● **TRY IT**: When writing out the entries below, keep only the lines from the line with "lepiej przycisnąć Kanadyjczyka." to the line with "Marcheprime", both included, exactly as they are, and leave the pictures aside.

※

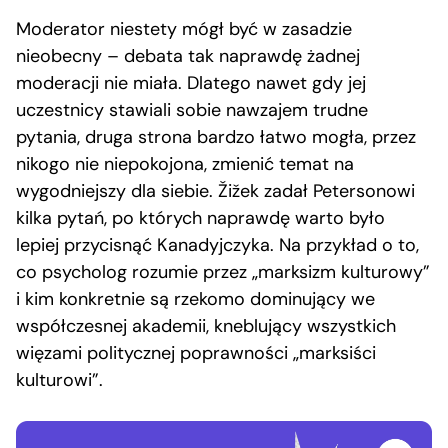
Moderator niestety mógł być w zasadzie
nieobecny – debata tak naprawdę żadnej
moderacji nie miała. Dlatego nawet gdy jej
uczestnicy stawiali sobie nawzajem trudne
pytania, druga strona bardzo łatwo mogła, przez
nikogo nie niepokojona, zmienić temat na
wygodniejszy dla siebie. Žižek zadał Petersonowi
kilka pytań, po których naprawdę warto było
lepiej przycisnąć Kanadyjczyka. Na przykład o to,
co psycholog rozumie przez „marksizm kulturowy”
i kim konkretnie są rzekomo dominujący we
współczesnej akademii, kneblujący wszystkich
więzami politycznej poprawności „marksiści
kulturowi”.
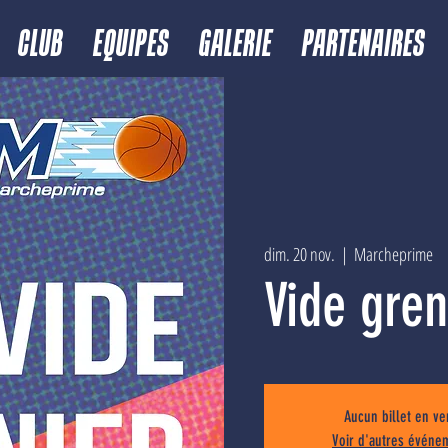
CLUB
EQUIPES
GALERIE
PARTENAIRES
dim. 20 nov.
  |  
Marcheprime
Vide gre
Aucun billet en ve
Voir d'autres événe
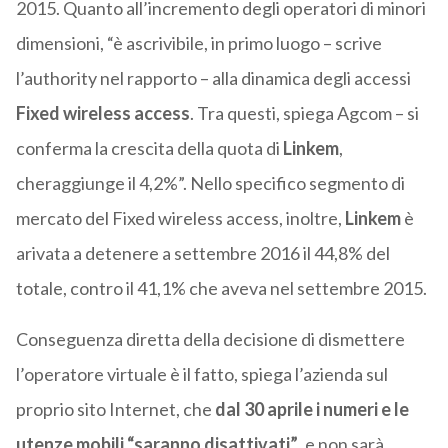
2015. Quanto all’incremento degli operatori di minori
dimensioni, “è ascrivibile, in primo luogo – scrive
l’authority nel rapporto – alla dinamica degli accessi
Fixed wireless access
. Tra questi, spiega Agcom – si
conferma la crescita della quota di
Linkem
,
cheraggiunge il 4,2%”. Nello specifico segmento di
mercato del Fixed wireless access, inoltre,
Linkem
è
arivata a detenere a settembre 2016 il 44,8% del
totale, contro il 41,1% che aveva nel settembre 2015.
Conseguenza diretta della decisione di dismettere
l’operatore virtuale è il fatto, spiega l’azienda sul
proprio sito Internet, che
dal 30 aprile i numeri e le
utenze mobili “saranno disattivati”
, e non sarà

※

● **RESPONSE TO THIS TASK**:
lepiej przycisnąć Kanadyjczyka. Na przykład o to,
co psycholog rozumie przez „marksizm kulturowy”
i kim konkretnie są rzekomo dominujący we
współczesnej akademii, kneblujący wszystkich
więzami politycznej poprawności „marksiści
kulturowi”.
CLUB
EQUIPES
GALERIE
PARTENAIRES
dim. 20 nov.
  |  
Marcheprime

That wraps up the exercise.